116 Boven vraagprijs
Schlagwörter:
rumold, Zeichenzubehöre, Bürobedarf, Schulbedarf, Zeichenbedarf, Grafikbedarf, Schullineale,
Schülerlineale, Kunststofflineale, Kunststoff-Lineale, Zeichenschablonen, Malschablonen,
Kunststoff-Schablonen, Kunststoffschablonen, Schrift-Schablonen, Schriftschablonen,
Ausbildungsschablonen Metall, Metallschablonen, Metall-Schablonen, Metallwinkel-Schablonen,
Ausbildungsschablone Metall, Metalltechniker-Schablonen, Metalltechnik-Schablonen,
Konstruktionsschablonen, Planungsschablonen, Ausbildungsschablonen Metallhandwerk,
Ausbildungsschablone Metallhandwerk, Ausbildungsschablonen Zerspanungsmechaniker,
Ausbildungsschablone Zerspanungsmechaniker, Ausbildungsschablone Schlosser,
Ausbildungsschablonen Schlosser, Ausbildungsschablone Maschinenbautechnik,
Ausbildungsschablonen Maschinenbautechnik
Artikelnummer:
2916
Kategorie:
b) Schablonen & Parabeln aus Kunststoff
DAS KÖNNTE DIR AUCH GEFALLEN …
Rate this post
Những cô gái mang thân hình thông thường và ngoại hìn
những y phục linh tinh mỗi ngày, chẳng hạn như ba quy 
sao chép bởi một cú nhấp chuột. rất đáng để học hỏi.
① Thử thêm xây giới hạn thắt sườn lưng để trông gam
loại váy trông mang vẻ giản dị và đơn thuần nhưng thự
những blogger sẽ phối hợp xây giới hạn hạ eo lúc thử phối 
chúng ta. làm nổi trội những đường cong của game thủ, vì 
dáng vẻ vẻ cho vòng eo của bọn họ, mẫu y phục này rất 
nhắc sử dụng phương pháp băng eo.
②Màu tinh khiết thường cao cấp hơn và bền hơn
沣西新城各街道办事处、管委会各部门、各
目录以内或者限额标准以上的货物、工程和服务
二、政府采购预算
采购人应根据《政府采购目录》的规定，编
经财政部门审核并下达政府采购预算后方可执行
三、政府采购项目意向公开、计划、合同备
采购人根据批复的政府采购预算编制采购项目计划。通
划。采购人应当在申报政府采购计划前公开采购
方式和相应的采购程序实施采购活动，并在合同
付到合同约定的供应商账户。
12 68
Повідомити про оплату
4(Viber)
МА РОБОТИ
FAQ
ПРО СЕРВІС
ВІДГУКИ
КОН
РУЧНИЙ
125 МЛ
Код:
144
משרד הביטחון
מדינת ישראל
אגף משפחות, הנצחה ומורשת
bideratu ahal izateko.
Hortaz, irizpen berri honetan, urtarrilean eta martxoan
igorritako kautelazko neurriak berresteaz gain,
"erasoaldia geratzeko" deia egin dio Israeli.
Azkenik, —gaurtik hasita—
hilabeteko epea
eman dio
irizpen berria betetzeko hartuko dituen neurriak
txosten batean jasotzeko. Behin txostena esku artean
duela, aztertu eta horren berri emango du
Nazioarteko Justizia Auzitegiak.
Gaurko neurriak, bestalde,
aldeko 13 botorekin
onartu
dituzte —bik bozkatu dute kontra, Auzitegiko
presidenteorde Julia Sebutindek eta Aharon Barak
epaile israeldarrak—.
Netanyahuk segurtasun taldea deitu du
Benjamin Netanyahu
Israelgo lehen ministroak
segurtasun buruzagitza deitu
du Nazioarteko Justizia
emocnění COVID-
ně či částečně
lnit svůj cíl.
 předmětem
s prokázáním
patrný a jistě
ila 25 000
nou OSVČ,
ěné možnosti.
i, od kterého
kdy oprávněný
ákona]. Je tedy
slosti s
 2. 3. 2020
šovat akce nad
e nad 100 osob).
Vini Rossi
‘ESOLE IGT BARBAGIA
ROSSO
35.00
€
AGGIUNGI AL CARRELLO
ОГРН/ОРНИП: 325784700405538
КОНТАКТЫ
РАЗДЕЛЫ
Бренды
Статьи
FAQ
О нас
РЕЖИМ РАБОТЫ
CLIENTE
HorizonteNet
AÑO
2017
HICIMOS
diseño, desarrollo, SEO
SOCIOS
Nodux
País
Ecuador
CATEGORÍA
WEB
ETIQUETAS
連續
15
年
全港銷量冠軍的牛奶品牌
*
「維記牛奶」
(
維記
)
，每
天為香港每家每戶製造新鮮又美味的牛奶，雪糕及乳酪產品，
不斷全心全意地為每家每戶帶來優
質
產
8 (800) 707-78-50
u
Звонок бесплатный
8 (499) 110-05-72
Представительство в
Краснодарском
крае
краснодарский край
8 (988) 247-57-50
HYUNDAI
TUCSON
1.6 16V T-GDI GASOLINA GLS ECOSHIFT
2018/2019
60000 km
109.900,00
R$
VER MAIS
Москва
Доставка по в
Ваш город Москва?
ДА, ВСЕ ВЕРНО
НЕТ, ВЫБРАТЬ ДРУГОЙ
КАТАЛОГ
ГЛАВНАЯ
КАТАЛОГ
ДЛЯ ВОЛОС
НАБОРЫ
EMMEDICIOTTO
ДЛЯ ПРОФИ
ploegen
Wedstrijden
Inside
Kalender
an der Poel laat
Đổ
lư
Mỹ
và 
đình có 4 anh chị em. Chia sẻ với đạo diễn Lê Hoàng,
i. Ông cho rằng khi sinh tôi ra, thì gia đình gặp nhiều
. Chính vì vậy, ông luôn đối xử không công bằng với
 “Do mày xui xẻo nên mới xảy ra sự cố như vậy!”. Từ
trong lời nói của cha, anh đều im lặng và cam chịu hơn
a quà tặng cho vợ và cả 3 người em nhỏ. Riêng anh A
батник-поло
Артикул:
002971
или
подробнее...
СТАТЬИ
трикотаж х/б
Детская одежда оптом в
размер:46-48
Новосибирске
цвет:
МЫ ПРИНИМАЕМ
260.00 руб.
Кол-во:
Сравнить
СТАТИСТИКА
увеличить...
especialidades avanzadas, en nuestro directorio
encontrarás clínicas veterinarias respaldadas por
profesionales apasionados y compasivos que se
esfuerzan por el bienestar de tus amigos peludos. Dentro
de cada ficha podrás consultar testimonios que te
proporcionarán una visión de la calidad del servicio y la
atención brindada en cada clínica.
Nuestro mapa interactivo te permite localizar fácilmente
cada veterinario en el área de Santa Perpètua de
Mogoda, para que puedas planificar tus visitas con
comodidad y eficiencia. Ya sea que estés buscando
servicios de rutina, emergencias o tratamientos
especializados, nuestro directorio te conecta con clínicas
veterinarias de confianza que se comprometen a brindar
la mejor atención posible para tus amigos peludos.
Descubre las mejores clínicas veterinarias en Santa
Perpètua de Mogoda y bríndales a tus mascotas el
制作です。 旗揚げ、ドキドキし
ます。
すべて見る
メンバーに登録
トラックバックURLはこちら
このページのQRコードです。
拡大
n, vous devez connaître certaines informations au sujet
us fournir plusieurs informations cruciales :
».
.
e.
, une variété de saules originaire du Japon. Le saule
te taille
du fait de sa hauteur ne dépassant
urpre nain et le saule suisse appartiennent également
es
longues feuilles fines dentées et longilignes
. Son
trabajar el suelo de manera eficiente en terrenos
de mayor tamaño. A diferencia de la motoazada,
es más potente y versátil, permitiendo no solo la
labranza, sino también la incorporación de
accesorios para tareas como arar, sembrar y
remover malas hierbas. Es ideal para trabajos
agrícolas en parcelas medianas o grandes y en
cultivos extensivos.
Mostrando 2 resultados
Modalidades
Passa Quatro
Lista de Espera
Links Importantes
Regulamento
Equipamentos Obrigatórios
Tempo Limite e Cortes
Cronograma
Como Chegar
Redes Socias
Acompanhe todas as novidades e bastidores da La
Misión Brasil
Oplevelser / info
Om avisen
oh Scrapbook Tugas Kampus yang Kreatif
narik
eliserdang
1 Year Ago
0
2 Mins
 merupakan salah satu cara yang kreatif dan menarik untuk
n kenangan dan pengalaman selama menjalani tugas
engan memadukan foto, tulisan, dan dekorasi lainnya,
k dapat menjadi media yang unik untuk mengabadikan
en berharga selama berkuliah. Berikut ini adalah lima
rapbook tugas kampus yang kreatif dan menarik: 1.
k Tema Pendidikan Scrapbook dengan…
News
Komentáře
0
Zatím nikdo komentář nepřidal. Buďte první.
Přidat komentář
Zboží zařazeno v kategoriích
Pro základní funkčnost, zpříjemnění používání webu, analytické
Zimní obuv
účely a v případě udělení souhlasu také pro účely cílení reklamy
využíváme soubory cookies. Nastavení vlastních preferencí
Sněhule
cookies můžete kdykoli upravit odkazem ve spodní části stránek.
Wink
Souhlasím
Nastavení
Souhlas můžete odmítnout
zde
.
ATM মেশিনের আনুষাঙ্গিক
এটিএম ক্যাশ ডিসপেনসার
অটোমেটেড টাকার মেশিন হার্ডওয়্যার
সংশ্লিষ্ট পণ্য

-*-*-

Output only an exact transcription of the lines above from the one with "sao chép bởi" up to and including the one with "沣西新城各街道办事处、管委会各部门、各".

sao chép bởi một cú nhấp chuột. rất đáng để học hỏi.
① Thử thêm xây giới hạn thắt sườn lưng để trông gam
loại váy trông mang vẻ giản dị và đơn thuần nhưng thự
những blogger sẽ phối hợp xây giới hạn hạ eo lúc thử phối 
chúng ta. làm nổi trội những đường cong của game thủ, vì 
dáng vẻ vẻ cho vòng eo của bọn họ, mẫu y phục này rất 
nhắc sử dụng phương pháp băng eo.
②Màu tinh khiết thường cao cấp hơn và bền hơn
沣西新城各街道办事处、管委会各部门、各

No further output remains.